[EXERCISE BRIEF] Find the line with "making it the" in the records below. Copy it and every line after it, up to and including the line with "dropping from 46 percent last season to 36".

[INFORMATION SUPPLIED]
● ● ● ●

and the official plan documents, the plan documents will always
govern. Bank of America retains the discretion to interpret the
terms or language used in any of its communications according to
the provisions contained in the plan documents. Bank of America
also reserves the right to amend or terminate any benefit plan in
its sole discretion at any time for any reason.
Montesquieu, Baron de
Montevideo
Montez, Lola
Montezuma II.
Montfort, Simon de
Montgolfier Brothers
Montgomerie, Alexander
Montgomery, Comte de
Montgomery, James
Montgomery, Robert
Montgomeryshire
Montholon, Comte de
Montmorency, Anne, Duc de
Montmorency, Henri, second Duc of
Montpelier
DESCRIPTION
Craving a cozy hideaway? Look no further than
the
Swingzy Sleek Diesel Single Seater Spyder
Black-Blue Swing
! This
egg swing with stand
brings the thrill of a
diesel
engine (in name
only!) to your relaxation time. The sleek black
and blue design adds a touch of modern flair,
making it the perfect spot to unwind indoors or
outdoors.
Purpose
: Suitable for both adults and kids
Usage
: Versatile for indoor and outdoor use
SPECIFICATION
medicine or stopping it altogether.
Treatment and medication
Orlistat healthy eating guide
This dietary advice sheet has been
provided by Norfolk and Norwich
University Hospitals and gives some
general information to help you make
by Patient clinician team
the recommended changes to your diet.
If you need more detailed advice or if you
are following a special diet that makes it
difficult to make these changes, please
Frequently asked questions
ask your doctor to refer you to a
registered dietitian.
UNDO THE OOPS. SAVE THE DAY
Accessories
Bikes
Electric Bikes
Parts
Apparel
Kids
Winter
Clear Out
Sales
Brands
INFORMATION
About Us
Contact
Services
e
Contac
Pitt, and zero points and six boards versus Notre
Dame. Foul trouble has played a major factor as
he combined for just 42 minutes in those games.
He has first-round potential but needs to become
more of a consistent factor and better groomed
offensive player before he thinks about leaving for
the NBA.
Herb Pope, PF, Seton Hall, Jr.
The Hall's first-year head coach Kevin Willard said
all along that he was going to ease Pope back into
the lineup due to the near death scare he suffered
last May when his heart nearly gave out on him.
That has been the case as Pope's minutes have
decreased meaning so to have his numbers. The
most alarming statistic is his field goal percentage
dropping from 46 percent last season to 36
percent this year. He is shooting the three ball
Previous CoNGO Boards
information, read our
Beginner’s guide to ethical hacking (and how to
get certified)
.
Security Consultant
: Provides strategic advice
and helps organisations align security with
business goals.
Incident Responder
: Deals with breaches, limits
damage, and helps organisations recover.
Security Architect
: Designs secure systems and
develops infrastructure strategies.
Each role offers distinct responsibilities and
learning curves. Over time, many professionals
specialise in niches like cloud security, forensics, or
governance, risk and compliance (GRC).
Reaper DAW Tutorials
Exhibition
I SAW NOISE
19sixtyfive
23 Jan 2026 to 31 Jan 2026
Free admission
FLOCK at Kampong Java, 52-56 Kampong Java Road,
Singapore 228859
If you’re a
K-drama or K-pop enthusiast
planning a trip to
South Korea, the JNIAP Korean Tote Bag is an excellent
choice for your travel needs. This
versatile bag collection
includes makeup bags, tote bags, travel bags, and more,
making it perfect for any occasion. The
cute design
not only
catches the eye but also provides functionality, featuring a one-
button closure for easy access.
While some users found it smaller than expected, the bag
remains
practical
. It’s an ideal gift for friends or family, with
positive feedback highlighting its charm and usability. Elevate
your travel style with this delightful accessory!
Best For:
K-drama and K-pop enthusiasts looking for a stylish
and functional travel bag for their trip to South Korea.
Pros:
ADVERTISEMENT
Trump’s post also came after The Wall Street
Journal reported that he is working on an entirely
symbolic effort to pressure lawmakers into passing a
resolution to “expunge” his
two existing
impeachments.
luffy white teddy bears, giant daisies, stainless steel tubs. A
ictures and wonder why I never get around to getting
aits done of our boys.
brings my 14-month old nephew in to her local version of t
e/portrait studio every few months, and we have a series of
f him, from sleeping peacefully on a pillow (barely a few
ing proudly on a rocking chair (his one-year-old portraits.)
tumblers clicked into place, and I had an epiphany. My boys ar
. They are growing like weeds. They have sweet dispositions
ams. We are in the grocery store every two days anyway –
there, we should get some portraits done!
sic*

● ● ● ●

[YOUR SOLUTION]
making it the perfect spot to unwind indoors or
outdoors.
Purpose
: Suitable for both adults and kids
Usage
: Versatile for indoor and outdoor use
SPECIFICATION
medicine or stopping it altogether.
Treatment and medication
Orlistat healthy eating guide
This dietary advice sheet has been
provided by Norfolk and Norwich
University Hospitals and gives some
general information to help you make
by Patient clinician team
the recommended changes to your diet.
If you need more detailed advice or if you
are following a special diet that makes it
difficult to make these changes, please
Frequently asked questions
ask your doctor to refer you to a
registered dietitian.
UNDO THE OOPS. SAVE THE DAY
Accessories
Bikes
Electric Bikes
Parts
Apparel
Kids
Winter
Clear Out
Sales
Brands
INFORMATION
About Us
Contact
Services
e
Contac
Pitt, and zero points and six boards versus Notre
Dame. Foul trouble has played a major factor as
he combined for just 42 minutes in those games.
He has first-round potential but needs to become
more of a consistent factor and better groomed
offensive player before he thinks about leaving for
the NBA.
Herb Pope, PF, Seton Hall, Jr.
The Hall's first-year head coach Kevin Willard said
all along that he was going to ease Pope back into
the lineup due to the near death scare he suffered
last May when his heart nearly gave out on him.
That has been the case as Pope's minutes have
decreased meaning so to have his numbers. The
most alarming statistic is his field goal percentage
dropping from 46 percent last season to 36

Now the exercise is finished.